A stream of rumours (known on the Anzac bridgehead as ‘furphies’), flowed through the trenches, and they were usually based upon something which was heard ‘down on the
beach’, or from someone’s batman or cook or signaller at brigade or battalion headquarters. The most lurid stories were passed along: the Turks in one sector had all been dressed as
women, Hamilton had been sacked, the Russians had landed on the Bosphorus and had sunk the
Goeben
, Enver had ordered a general offensive to celebrate the first day of Ramadan on July 12, a
notorious female spy had been captured in a ship at Mudros.
Unless a battle was in progress one day was very like another; the stand-to in the trenches at 3 a.m., the first shots at dawn rising to a crescendo and dying away again; the morning shelling,
the evening bathe, the ritual of brewing tea and the long conversations in the starlight; finally the muffled sound of the mule teams coming up to the front with stores from the beach as soon as
darkness fell.
Occasionally the unexpected happened, as when a German and a British aeroplane, flying low like wasps, fought a rifle duel with one another over the trenches, and both armies held their fire to
watch it; and again when the Turks sprinkled the Allies’ lines with pamphlets in Urdu appealing to the Indian soldiers not to fight their brother Moslems—a device
that had very little success with the Gurkhas, who were unable to read Urdu and who, being Buddhists, loathed Mahomet.
The Air Force had a particular fascination for the soldiers.
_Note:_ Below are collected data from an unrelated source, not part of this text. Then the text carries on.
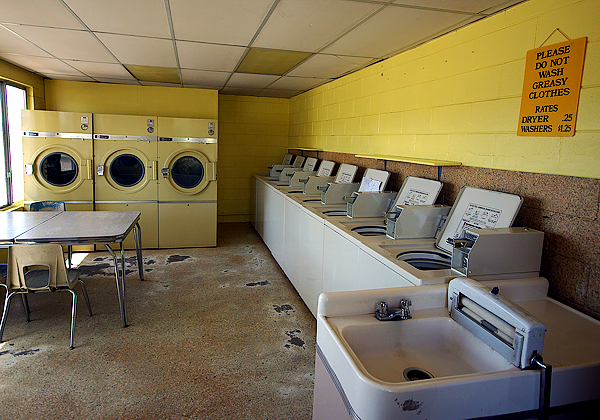 Where is `ceiling`? ceiling is located at coordinates (123, 21). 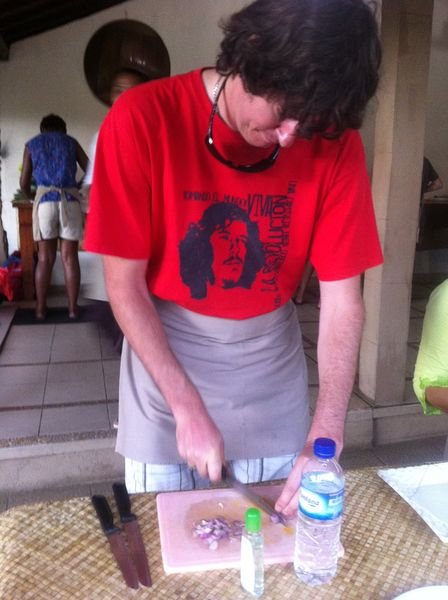 Image resolution: width=448 pixels, height=600 pixels. What are the coordinates of `hand sanitizer` in the screenshot? It's located at (247, 561). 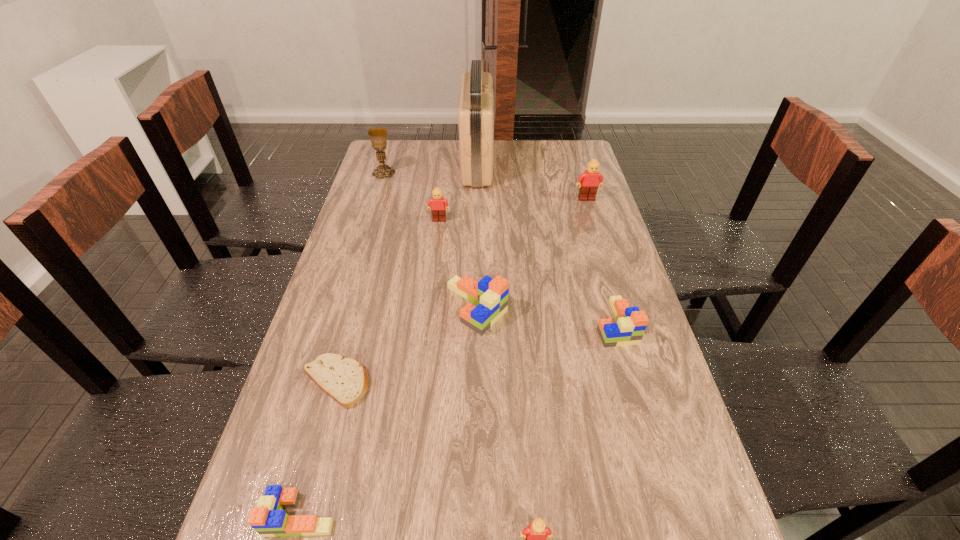 In the image, there is a desktop. Where is `vacant region at the far left corner`? vacant region at the far left corner is located at coordinates (411, 154).

Identify the location of vacant region at the far right corner. This screenshot has height=540, width=960. (573, 143).

Locate an element on the screen. free spot between the pita bread and the leftmost brown Lego is located at coordinates (388, 301).

Locate an element on the screen. The width and height of the screenshot is (960, 540). free space between the radio receiver and the gold chalice is located at coordinates (430, 168).

Find the location of `vacant space that's between the eighth tallest object and the seventh farthest object`. vacant space that's between the eighth tallest object and the seventh farthest object is located at coordinates (319, 448).

Locate an element on the screen. unoccupied position between the rightmost orange Lego and the second orange Lego from right to left is located at coordinates (545, 315).

This screenshot has height=540, width=960. I want to click on free space between the biggest orange Lego and the biggest brown Lego, so click(532, 253).

Identify which object is located as the third nearest to the second biggest orange Lego. Please provide its 2D coordinates. Your answer should be formatted as a tuple, i.e. [(x, y)], where the tuple contains the x and y coordinates of a point satisfying the conditions above.

[(589, 181)]

Find the location of a particular element. object that is the second closest to the chalice is located at coordinates (438, 210).

Locate an element on the screen. The image size is (960, 540). Lego that stands as the second closest to the second biggest brown Lego is located at coordinates (589, 181).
Being chained to their trenches, the men could only dream of what it might be like to roam far behind the enemy lines. To see the
other side of Achi Baba was to them almost as wonderful as to see the other side of the moon. As for Constantinople, it was lurid fantasy, a vision of minarets and spice bazaars, of caliphs and
harems of jewels and odalisques and whirling dervishes. Constantinople, of course, was not like this at all; but just to have the possibility of winging your way there through the air—this in
1915 had a touch of the magic carpet about it. And there was, in fact, an immense exhilaration in the adventures of these box kites in the sky. Within a day or two Samson had established what would
now be called an airstrip at Cape Helles, and although he was shelled every time he took off and landed he continued there, to the admiration of the soldiers, for a week or two. When finally he
decided that it was more sensible to make his base on the island of Imbros he left a dummy plane behind, and the Army had the enjoyment of watching the Turks bombarding it for a week on end. Some
500 shells exploded on the field before the machine was demolished.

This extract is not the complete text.